Background: While atlas segmentation (AS) has proven to be a time-saving and promising method for radiation therapy contouring, optimal methods for its use have not been well-established. Therefore, we investigated the relationship between the size of the atlas patient population and the atlas segmentation auto contouring (AC) performance.Methods: A total of 110 patients' head planning CT images were selected. The mandible and thyroid were selected for this study. The mandibles and thyroids of the patient population were carefully segmented by two skilled clinicians. Of the 110 patients, 100 random patients were registered to 5 different atlas libraries as atlas patients, in groups of 20 to 100, with increments of 20. AS was conducted for each of the remaining 10 patients, either by simultaneous atlas segmentation (SAS) or independent atlas segmentation (IAS).
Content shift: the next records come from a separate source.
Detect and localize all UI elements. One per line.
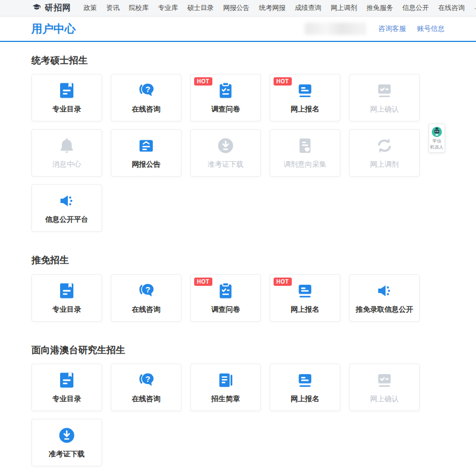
- catalog-icon: [57, 81, 76, 100]
- feature-card-label: 调查问卷: [211, 104, 240, 114]
- feature-card[interactable]: 专业目录: [31, 274, 102, 322]
- feature-card-label: 推免录取信息公开: [356, 305, 413, 315]
- feature-card[interactable]: 专业目录: [31, 74, 102, 121]
- confirm-icon: [375, 371, 394, 390]
- robot-helper-label: 学信 机器人: [430, 139, 444, 151]
- feature-card[interactable]: HOT网上报名: [270, 74, 340, 121]
- nav-menu: 政策资讯院校库专业库硕士目录网报公告统考网报成绩查询网上调剂推免服务信息公开在线…: [79, 3, 476, 13]
- chat-icon: ?: [137, 81, 156, 100]
- nav-item[interactable]: 信息公开: [398, 3, 434, 13]
- nav-item[interactable]: 专业库: [153, 3, 183, 13]
- feature-card-label: 调剂意向采集: [284, 159, 327, 169]
- feature-card: 网上调剂: [349, 129, 420, 177]
- feature-card-label: 专业目录: [52, 394, 81, 404]
- header-link[interactable]: 咨询客服: [378, 24, 406, 34]
- refresh-icon: [375, 136, 394, 155]
- nav-item[interactable]: 推免服务: [362, 3, 398, 13]
- nav-more[interactable]: ···: [469, 4, 476, 12]
- robot-helper-widget[interactable]: 学信 机器人: [429, 124, 445, 153]
- feature-card: 网上确认: [349, 364, 420, 411]
- svg-text:?: ?: [146, 85, 151, 94]
- feature-card[interactable]: 专业目录: [31, 364, 102, 411]
- bell-icon: [57, 136, 76, 155]
- hot-badge: HOT: [194, 278, 212, 286]
- feature-card[interactable]: ?在线咨询: [111, 364, 181, 411]
- graduation-cap-icon: [31, 3, 42, 13]
- feature-card[interactable]: 网上报名: [270, 364, 340, 411]
- feature-card-label: 网上确认: [370, 104, 399, 114]
- nav-item[interactable]: 在线咨询: [434, 3, 469, 13]
- nav-item[interactable]: 统考网报: [254, 3, 290, 13]
- feature-card-label: 在线咨询: [132, 305, 161, 315]
- survey-icon: [216, 281, 235, 300]
- nav-item[interactable]: 成绩查询: [290, 3, 326, 13]
- feature-card-label: 网上报名: [291, 394, 319, 404]
- robot-avatar-icon: [431, 126, 442, 137]
- guide-icon: [216, 371, 235, 390]
- nav-item[interactable]: 资讯: [101, 3, 124, 13]
- feature-card[interactable]: ?在线咨询: [111, 74, 181, 121]
- site-logo[interactable]: 研招网: [31, 3, 71, 13]
- section: 统考硕士招生专业目录?在线咨询HOT调查问卷HOT网上报名网上确认消息中心网报公…: [31, 55, 445, 232]
- catalog-icon: [57, 281, 76, 300]
- feature-card[interactable]: 推免录取信息公开: [349, 274, 420, 322]
- card-grid: 专业目录?在线咨询招生简章网上报名网上确认准考证下载: [31, 364, 421, 466]
- card-grid: 专业目录?在线咨询HOT调查问卷HOT网上报名网上确认消息中心网报公告准考证下载…: [31, 74, 421, 232]
- nav-item[interactable]: 政策: [79, 3, 101, 13]
- top-navbar: 研招网 政策资讯院校库专业库硕士目录网报公告统考网报成绩查询网上调剂推免服务信息…: [0, 0, 476, 17]
- main-content: 统考硕士招生专业目录?在线咨询HOT调查问卷HOT网上报名网上确认消息中心网报公…: [0, 55, 476, 466]
- collect-icon: [296, 136, 314, 155]
- feature-card-label: 网报公告: [132, 159, 161, 169]
- speaker-icon: [375, 281, 394, 300]
- header-links: 咨询客服账号信息: [378, 24, 445, 34]
- catalog-icon: [57, 371, 76, 390]
- svg-text:?: ?: [146, 375, 151, 384]
- chat-icon: ?: [137, 371, 156, 390]
- feature-card-label: 准考证下载: [208, 159, 244, 169]
- feature-card[interactable]: HOT调查问卷: [190, 274, 261, 322]
- chat-icon: ?: [137, 281, 156, 300]
- feature-card: 调剂意向采集: [270, 129, 340, 177]
- nav-item[interactable]: 硕士目录: [183, 3, 218, 13]
- feature-card-label: 在线咨询: [132, 394, 161, 404]
- hot-badge: HOT: [274, 77, 292, 86]
- feature-card: 消息中心: [31, 129, 102, 177]
- survey-icon: [216, 81, 235, 100]
- feature-card-label: 网上报名: [291, 104, 319, 114]
- site-logo-text: 研招网: [45, 3, 71, 13]
- nav-item[interactable]: 网上调剂: [326, 3, 362, 13]
- download-icon: [216, 136, 235, 155]
- feature-card-label: 消息中心: [52, 159, 81, 169]
- section: 推免招生专业目录?在线咨询HOT调查问卷HOT网上报名推免录取信息公开: [31, 255, 445, 321]
- feature-card[interactable]: 准考证下载: [31, 419, 102, 466]
- feature-card[interactable]: ?在线咨询: [111, 274, 181, 322]
- speaker-icon: [57, 191, 76, 210]
- feature-card[interactable]: 信息公开平台: [31, 184, 102, 232]
- signup-icon: [296, 371, 314, 390]
- card-grid: 专业目录?在线咨询HOT调查问卷HOT网上报名推免录取信息公开: [31, 274, 421, 322]
- nav-item[interactable]: 网报公告: [218, 3, 254, 13]
- feature-card[interactable]: HOT调查问卷: [190, 74, 261, 121]
- feature-card[interactable]: 招生简章: [190, 364, 261, 411]
- header-right: 咨询客服账号信息: [304, 23, 445, 35]
- section-title: 统考硕士招生: [31, 55, 445, 66]
- signup-icon: [296, 81, 314, 100]
- section-title: 推免招生: [31, 255, 445, 266]
- feature-card-label: 专业目录: [52, 104, 81, 114]
- username-redacted: [304, 23, 366, 35]
- header-link[interactable]: 账号信息: [417, 24, 445, 34]
- feature-card[interactable]: 网报公告: [111, 129, 181, 177]
- nav-item[interactable]: 院校库: [124, 3, 153, 13]
- feature-card-label: 专业目录: [52, 305, 81, 315]
- feature-card-label: 网上确认: [370, 394, 399, 404]
- svg-text:?: ?: [146, 285, 151, 294]
- hot-badge: HOT: [274, 278, 292, 286]
- feature-card-label: 在线咨询: [132, 104, 161, 114]
- page-header: 用户中心 咨询客服账号信息: [0, 17, 476, 42]
- feature-card-label: 网上调剂: [370, 159, 399, 169]
- signup-icon: [296, 281, 314, 300]
- notice-icon: [137, 136, 156, 155]
- feature-card: 准考证下载: [190, 129, 261, 177]
- feature-card[interactable]: HOT网上报名: [270, 274, 340, 322]
- section: 面向港澳台研究生招生专业目录?在线咨询招生简章网上报名网上确认准考证下载: [31, 345, 445, 466]
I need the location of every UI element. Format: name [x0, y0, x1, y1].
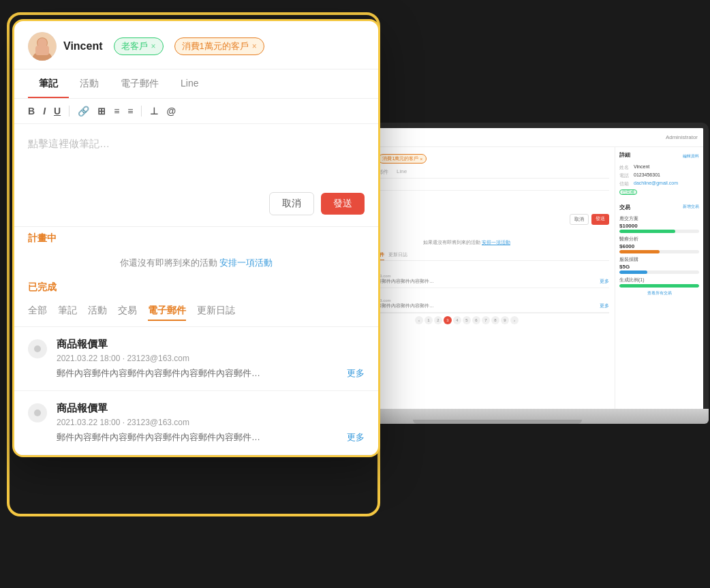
laptop-new-trade-btn: 新增交易: [683, 204, 699, 210]
filter-email[interactable]: 電子郵件: [148, 305, 186, 321]
link-icon[interactable]: 🔗: [78, 106, 89, 117]
tab-notes[interactable]: 筆記: [28, 69, 69, 98]
main-tabs: 筆記 活動 電子郵件 Line: [14, 69, 378, 99]
laptop-detail-email: 信箱 dachline@gmail.com: [619, 181, 699, 187]
laptop-detail-phone: 電話 0123456301: [619, 172, 699, 179]
list-icon[interactable]: ≡: [114, 106, 119, 117]
laptop-trade-3: 服裝採購 $5G: [619, 256, 699, 274]
email-meta-2: 2021.03.22 18:00 · 23123@163.com: [57, 418, 365, 427]
trade-bar-fill-2: [619, 250, 660, 253]
trade-bar-fill-3: [619, 270, 647, 274]
laptop-filter-changelog: 更新日誌: [388, 250, 407, 260]
image-icon[interactable]: ⊞: [97, 106, 106, 117]
planning-section: 計畫中 你還沒有即將到來的活動 安排一項活動: [14, 226, 378, 276]
tag-label: 老客戶: [121, 40, 148, 52]
laptop-right-title: 詳細: [619, 151, 630, 159]
planning-label: 計畫中: [14, 227, 378, 250]
page-4: 4: [453, 316, 461, 324]
laptop-view-all-trades: 查看所有交易: [619, 290, 699, 296]
completed-label: 已完成: [14, 276, 378, 299]
email-item-1: 商品報價單 2021.03.22 18:00 · 23123@163.com 郵…: [14, 327, 378, 391]
laptop-send-btn: 發送: [591, 214, 609, 225]
tag-close-icon[interactable]: ×: [252, 42, 257, 51]
laptop-schedule-link: 安排一項活動: [482, 240, 510, 245]
laptop-trade-1: 應交方案 $10000: [619, 215, 699, 233]
filter-all[interactable]: 全部: [28, 305, 47, 321]
card-header: Vincent 老客戶 × 消費1萬元的客戶 ×: [14, 21, 378, 69]
mention-icon[interactable]: @: [166, 106, 176, 117]
email-more-2[interactable]: 更多: [347, 431, 365, 444]
email-more-1[interactable]: 更多: [347, 367, 365, 380]
completed-section: 已完成: [14, 276, 378, 299]
laptop-trade-2: 醫療分析 $6000: [619, 236, 699, 253]
page-5: 5: [463, 316, 471, 324]
email-meta-1: 2021.03.22 18:00 · 23123@163.com: [57, 354, 365, 363]
email-status-indicator-2: [34, 409, 41, 416]
note-area[interactable]: 點擊這裡做筆記…: [14, 124, 378, 192]
laptop-trade-4: 生成比例(1): [619, 277, 699, 288]
laptop-cancel-btn: 取消: [570, 214, 589, 225]
laptop-trades-title: 交易: [619, 204, 630, 211]
ordered-list-icon[interactable]: ≡: [127, 106, 133, 117]
italic-icon[interactable]: I: [43, 106, 46, 117]
filter-tabs: 全部 筆記 活動 交易 電子郵件 更新日誌: [14, 299, 378, 327]
trade-bar-fill-1: [619, 230, 675, 233]
laptop-admin-label: Administrator: [666, 134, 698, 140]
svg-rect-4: [35, 46, 49, 55]
laptop-edit-btn: 編輯資料: [683, 153, 699, 159]
filter-activity[interactable]: 活動: [88, 305, 107, 321]
user-name: Vincent: [63, 40, 103, 52]
filter-notes[interactable]: 筆記: [58, 305, 77, 321]
laptop-tag-complete: 已完成: [619, 189, 699, 196]
text-toolbar: B I U 🔗 ⊞ ≡ ≡ ⊥ @: [14, 99, 378, 124]
email-preview-2: 郵件內容郵件內容郵件內容郵件內容郵件內容郵件… 更多: [57, 431, 365, 444]
trade-bar-1: [619, 230, 699, 233]
tag-vip-customer[interactable]: 消費1萬元的客戶 ×: [174, 37, 264, 55]
tag-label: 消費1萬元的客戶: [182, 40, 249, 52]
email-dot-2: [28, 403, 47, 422]
bold-icon[interactable]: B: [28, 106, 35, 117]
cancel-button[interactable]: 取消: [269, 192, 314, 215]
email-status-indicator: [34, 345, 41, 352]
page-1: 1: [425, 316, 433, 324]
underline-icon[interactable]: U: [54, 106, 61, 117]
laptop-detail-name: 姓名 Vincent: [619, 164, 699, 171]
trade-bar-4: [619, 284, 699, 288]
no-activity-text: 你還沒有即將到來的活動 安排一項活動: [14, 250, 378, 276]
schedule-link[interactable]: 安排一項活動: [219, 258, 273, 268]
page-2: 2: [434, 316, 442, 324]
page-7: 7: [482, 316, 490, 324]
tag-close-icon[interactable]: ×: [151, 42, 156, 51]
page-8: 8: [491, 316, 499, 324]
page-6: 6: [472, 316, 480, 324]
main-card: Vincent 老客戶 × 消費1萬元的客戶 × 筆記 活動 電子郵件 Line…: [12, 19, 380, 457]
email-title-2[interactable]: 商品報價單: [57, 402, 365, 415]
tab-activity[interactable]: 活動: [69, 69, 110, 98]
email-content-2: 商品報價單 2021.03.22 18:00 · 23123@163.com 郵…: [57, 402, 365, 444]
filter-trade[interactable]: 交易: [118, 305, 137, 321]
toolbar-separator: [69, 106, 70, 117]
avatar: [28, 32, 57, 61]
note-placeholder: 點擊這裡做筆記…: [28, 138, 110, 149]
page-next: ›: [510, 316, 519, 324]
format-icon[interactable]: ⊥: [150, 106, 158, 117]
laptop-email-more-1: 更多: [600, 278, 609, 285]
laptop-right-panel: 詳細 編輯資料 姓名 Vincent 電話 0123456301 信箱 dach…: [615, 147, 703, 409]
trade-bar-3: [619, 270, 699, 274]
page-9: 9: [501, 316, 509, 324]
filter-changelog[interactable]: 更新日誌: [197, 305, 235, 321]
trade-bar-fill-4: [619, 284, 699, 288]
toolbar-separator-2: [141, 106, 142, 117]
laptop-tab-line: Line: [392, 166, 411, 178]
laptop-tag-orange: 消費1萬元的客戶 ×: [378, 154, 427, 164]
email-item-2: 商品報價單 2021.03.22 18:00 · 23123@163.com 郵…: [14, 391, 378, 455]
trade-bar-2: [619, 250, 699, 253]
tab-line[interactable]: Line: [170, 69, 209, 98]
email-title-1[interactable]: 商品報價單: [57, 338, 365, 351]
tab-email[interactable]: 電子郵件: [110, 69, 170, 98]
tag-old-customer[interactable]: 老客戶 ×: [114, 37, 164, 55]
page-prev: ‹: [415, 316, 423, 324]
send-button[interactable]: 發送: [321, 193, 365, 215]
email-preview-1: 郵件內容郵件內容郵件內容郵件內容郵件內容郵件… 更多: [57, 367, 365, 380]
note-actions: 取消 發送: [14, 192, 378, 226]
The AS duration of each target patient was recorded. To validate the accuracy of the generated contours, auto contours were compared to manually generated contours (MC) using a volume-overlap-dependent metric, Dice Similarity Coefficient (DSC), and a distance-dependent metric, Hausdorff Distance (HD).Results: In both organs, as the population increased from n = 20 to n = 60, the results showed better convergence. Generally, independent cases produced better performance than simultaneous cases. For the mandible, the best performance was achieved by n = 60 [DSC = 0.92 (0.01) and HD = 6.73 (1.31) mm] and the worst by n = 100 [DSC = 0.90 (0.03) and HD = 10.10 (6.52) mm] atlas libraries. Similar results were achieved with the thyroid; the best performance was achieved by n = 60 [DSC = 0.79 (0.06) and HD = 10.17 (2.89) mm] and the worst by n = 100 [DSC = 0.72 (0.13) and HD = 12.88 (3.94) mm] atlas libraries. Both IAS and SAS showed similar results. Manual contouring of the mandible and thyroid required an average of 1,044 (±170.15) seconds, while AS required an average of 46.4 (±2.8) seconds.Conclusions: The performance of AS AC generally increased as the population of the atlas library increased. However, the performance does not drastically vary in the larger atlas libraries in contrast to the logic that bigger atlas library should lead to better results. In fact, the results do not vary significantly toward the larger atlas library. It is necessary for the institutions to independently research the optimal number of subjects.

Highlights

  • Manual contouring of target and critical structures is resource intensive aspect of the radiotherapy planning process

  • We focused on evaluating the optimal number of atlas patients (AP) required by the atlas library to automatically generate accurate segmentation volume for the mandible and thyroid in head and neck cancer treatment

  • Resulting auto contouring (AC) of mandible and thyroid were compared with the gold standard manually segmented contours (MC) to achieve mean Dice Similarity Coefficient (DSC) and mean Hausdorff Distance (HD)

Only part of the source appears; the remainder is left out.